Yes sir. I'm trying to figure something out in Subaru wagon, and am just hitting a wall with every idea. Might have to dig a little deeper with this kind of inspiration. 

Thank you!


----------



## Buckyibf (May 23, 2012)

Nicely done really dig the usb for Bitone too !!!! I run two 5.1k and Bitone


----------



## TheDavel (Sep 8, 2006)

Buckyibf said:


> Nicely done really dig the usb for Bitone too !!!! I run two 5.1k and Bitone


Two 5.1's! Please post up a build log!

And Chithead, I've got several subaru wagon ideas/pics... My profile pic here is my old wrx...


----------



## Coppertone (Oct 4, 2011)

^^^^. Wow, is that six subwoofers installed into your old Wrx ?


----------



## TheDavel (Sep 8, 2006)

Yeah, but technically there were 8... I had a 6W0 under each of the front seats. I would use those for daily sq or sq comps and would turn the 6 tens on for spl comps or for the hell of it.


----------



## Coppertone (Oct 4, 2011)

That my friend is/was very creative on your part. I never would have guessed that many subs would fit in one hatch, and yet still be a viable vehicle.


----------



## chithead (Mar 19, 2008)

TheDavel said:


> And Chithead, I've got several subaru wagon ideas/pics... My profile pic here is my old wrx...

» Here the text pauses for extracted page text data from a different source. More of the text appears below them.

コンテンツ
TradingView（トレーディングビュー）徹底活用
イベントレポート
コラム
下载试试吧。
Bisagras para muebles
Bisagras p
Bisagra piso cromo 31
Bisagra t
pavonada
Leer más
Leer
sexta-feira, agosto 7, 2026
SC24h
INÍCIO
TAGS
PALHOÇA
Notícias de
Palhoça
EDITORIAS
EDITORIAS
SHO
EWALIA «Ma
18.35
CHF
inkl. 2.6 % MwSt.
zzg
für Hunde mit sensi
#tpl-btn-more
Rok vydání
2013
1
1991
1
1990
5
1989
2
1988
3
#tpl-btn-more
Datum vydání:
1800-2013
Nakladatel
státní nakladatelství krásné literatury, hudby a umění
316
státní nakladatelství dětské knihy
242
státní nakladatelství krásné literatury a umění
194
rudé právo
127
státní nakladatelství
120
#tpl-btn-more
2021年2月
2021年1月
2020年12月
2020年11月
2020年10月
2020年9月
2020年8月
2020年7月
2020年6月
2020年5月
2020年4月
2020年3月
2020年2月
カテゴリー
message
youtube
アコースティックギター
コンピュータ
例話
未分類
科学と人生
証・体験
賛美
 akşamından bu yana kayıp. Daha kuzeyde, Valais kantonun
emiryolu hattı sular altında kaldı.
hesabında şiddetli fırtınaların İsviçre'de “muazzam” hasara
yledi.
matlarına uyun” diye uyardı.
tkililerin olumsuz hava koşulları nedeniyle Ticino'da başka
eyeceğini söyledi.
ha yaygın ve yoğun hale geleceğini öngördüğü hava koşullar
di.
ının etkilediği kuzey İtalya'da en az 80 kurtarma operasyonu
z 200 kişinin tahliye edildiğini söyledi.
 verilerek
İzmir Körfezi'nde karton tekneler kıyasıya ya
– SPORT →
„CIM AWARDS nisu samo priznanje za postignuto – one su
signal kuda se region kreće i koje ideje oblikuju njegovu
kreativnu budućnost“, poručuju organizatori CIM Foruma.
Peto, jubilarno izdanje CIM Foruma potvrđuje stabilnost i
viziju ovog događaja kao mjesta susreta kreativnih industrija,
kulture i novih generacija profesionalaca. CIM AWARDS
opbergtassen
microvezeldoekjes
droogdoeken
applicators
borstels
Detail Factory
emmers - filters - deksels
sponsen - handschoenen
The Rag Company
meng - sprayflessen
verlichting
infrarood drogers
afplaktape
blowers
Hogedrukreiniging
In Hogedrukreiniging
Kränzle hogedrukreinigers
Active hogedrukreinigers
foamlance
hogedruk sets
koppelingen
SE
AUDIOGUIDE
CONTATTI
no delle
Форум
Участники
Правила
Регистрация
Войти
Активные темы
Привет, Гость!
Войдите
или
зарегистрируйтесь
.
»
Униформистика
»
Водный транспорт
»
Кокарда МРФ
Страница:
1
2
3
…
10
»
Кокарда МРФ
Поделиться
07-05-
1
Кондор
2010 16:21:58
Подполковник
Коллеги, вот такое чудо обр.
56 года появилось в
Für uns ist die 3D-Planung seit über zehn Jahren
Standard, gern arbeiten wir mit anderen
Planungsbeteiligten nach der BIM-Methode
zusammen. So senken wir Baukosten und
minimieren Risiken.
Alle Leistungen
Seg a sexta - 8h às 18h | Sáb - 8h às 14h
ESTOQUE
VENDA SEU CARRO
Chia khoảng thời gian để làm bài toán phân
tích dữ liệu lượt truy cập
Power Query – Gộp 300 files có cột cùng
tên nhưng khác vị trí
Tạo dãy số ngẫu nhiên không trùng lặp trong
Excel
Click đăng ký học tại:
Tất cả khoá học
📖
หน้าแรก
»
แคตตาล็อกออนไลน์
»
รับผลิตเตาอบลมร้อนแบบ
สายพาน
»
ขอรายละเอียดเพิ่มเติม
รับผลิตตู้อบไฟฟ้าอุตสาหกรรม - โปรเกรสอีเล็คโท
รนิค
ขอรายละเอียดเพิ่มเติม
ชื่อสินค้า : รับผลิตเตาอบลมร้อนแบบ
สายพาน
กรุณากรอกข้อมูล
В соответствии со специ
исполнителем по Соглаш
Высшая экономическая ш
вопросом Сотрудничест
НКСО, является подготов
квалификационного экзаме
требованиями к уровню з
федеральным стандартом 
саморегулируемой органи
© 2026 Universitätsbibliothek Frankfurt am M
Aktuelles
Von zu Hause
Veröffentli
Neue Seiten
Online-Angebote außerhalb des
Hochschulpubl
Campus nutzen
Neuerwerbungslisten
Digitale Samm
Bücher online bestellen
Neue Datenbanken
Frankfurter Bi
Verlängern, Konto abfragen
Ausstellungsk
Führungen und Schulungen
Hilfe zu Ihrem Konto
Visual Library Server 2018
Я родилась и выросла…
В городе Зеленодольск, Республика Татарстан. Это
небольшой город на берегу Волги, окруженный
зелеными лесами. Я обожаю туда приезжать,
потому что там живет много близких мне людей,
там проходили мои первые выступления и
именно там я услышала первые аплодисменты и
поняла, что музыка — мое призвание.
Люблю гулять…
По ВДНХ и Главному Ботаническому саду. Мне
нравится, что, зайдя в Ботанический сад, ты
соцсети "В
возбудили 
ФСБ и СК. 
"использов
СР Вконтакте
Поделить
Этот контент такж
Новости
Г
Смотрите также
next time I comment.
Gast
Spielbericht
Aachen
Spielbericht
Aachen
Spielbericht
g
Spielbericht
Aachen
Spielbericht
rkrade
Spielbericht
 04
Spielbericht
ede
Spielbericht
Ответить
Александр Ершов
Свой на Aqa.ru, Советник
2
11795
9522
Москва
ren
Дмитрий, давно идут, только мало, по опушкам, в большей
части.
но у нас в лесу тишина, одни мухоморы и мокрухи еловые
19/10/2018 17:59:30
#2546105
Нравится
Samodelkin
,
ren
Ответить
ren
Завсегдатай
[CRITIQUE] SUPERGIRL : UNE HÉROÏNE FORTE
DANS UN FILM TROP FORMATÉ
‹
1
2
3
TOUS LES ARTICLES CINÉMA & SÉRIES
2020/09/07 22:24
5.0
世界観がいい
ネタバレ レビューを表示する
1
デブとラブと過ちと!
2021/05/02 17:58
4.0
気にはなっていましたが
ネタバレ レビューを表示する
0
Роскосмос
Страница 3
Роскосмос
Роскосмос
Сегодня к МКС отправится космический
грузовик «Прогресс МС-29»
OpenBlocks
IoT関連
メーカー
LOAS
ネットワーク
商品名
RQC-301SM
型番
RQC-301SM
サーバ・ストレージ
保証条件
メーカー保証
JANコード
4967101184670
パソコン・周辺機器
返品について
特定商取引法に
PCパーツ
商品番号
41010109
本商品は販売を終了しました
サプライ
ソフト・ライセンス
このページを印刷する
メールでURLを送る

Sent you a PM. Curious what ideas you would have for a 2014 WRX


----------



## TheDavel (Sep 8, 2006)

Pm responded. 

A little OT, but I think I can thread jack myself. I recently moved from WA to the D.C. area. It seems that homes with nice large garages and or shops are hard to come by out here for less that $750k (in my desired location that is). All that being said, I'm working with what I have for the moment. I'll post more pics as things get a little more setup, but for now here's my little work area (better than nothing, and it's separated from my wood room and garage). Pros and cons with that.


----------



## theoldguy (Nov 17, 2009)

Coppertone said:


> ^^^^. Wow, is that six subwoofers installed into your old Wrx ?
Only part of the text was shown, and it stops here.